Peygamber Efendimizin Hicreti

04/04/2024
29
A+
A-
Peygamber Efendimizin Hicreti

Peygamber Efendimiz Kureyşi, Allah’a iman etmeye ve puta tapmamaya davet ederken, bir taraftan da kendisine yardımcı olmaları için kabile başkanlarına başvuruyordu. Kureyşliler, ecdat ve babalarının taptıkları putları terk etmek zor geldi de, Resul-i Ekrem Efendimizle alay etmeye ve ayak takımını üzerine saldırtmaya başladılar. Bu sefihler, O’nu taşlıyor ve sihirbazlıkla itham ediyordu.

Peygamberimiz Efendimiz ise, kavminin kendisine yaptığı insanlık dışı eziyete ve alay etmelerine sabrediyor ve onları bağışlaması için Allah’a dua ediyor; “Allah’ım, kavmimi bağışla, çünkü onlar benim kadrimi bilmiyorlar” diyordu.

İnsana, izzet-i nefsiyle alay etmekten ve ihanette bulunmaktan daha ağır gelen bir şey yoktur. Fakat Resul-i Ekrem Efendimizin şehameti ve ahlakının yüceliği sebebiyle kendisine yapılan kötülüklerden vazgeçiyor, kendisiyle alay etmelerine ve ihanette bulunmalarına sabırla karşı koyuyor ve afv ile mukabelede bulunuyordu.

Resul-i Ekrem Efendimiz, taş kalpli ve bozuk tabiatlı Kureyş arasında on sene kaldı. Onların bitmek tükenmek bilmeyen kötülüklerini müsamaha ile karşıladı. Durmadan usanmadan onları İslam’a davet ettiyse de bu davet, onlara inat ve ululanmaktan başka bir fayda vermedi.

“Bunlar şeytan mensuplarıdır. Gözünüzü açın ki, şeytan fırkasına tabi olanlar, hakikaten hüsrana düşenlerin ta kendileridir (1)”

Çeşitli yollarla, hatta üzerlerine melik olmasını da teklif ederek Peygamberimiz Efendimizi davasından vazgeçirmeye çalıştılar, fakat Peygamberimiz; “Allah’a yemin ederim ki, güneşi sağ elime, ayı da sol elime koysalar, Allah’ın bana emrettiği gibi İslam’a davet etme işinden vazgeçici değilim” buyurdu ve bu davada azimli ve kararlı olduğunu kendilerine duyurdu.
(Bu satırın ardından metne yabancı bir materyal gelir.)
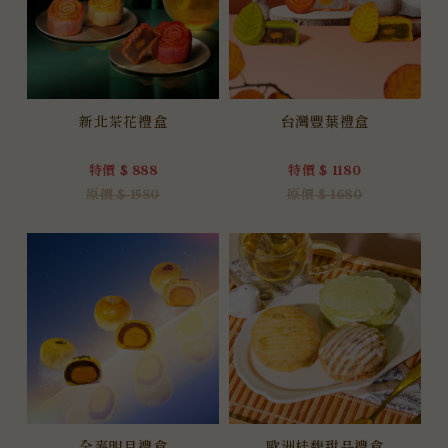
新北茶花禮盒
台灣豐葉禮盒
特價 $ 888
特價 $ 1180
原價 $ 1580
原價 $ 1680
Peygamberimiz Efendimizi davasından vazgeçiremeyeceklerini, İslamiyet’in yayılmakta ve Müslümanların çoğalmakta olduğunu gördükleri zaman telaşa düştüler. İslamiyet’in yayılışını durdurmak için tedbir düşünmeye başladılar, bu maksatla bir karara varmak üzere “Daru’n-Nedve”de toplandılar.

Bu şeytan taifesinden her biri fikrini söyledi, fakat Ebu Cehil’in fikrinden başka hiçbirinin fikri beğenilmedi. Ebu Cehil, her kabileden bir kişi seçilerek teşkil edilecek bir topluluk tarafından Peygamberimizin öldürülmesini, kanının kabileler arasına dağılmasını ve böylece Abdi Menaf oğulları bütün kabilelerle savaş etmeğe cüret edemeyeceklerini söyledi. Bu teklif kabul edildi.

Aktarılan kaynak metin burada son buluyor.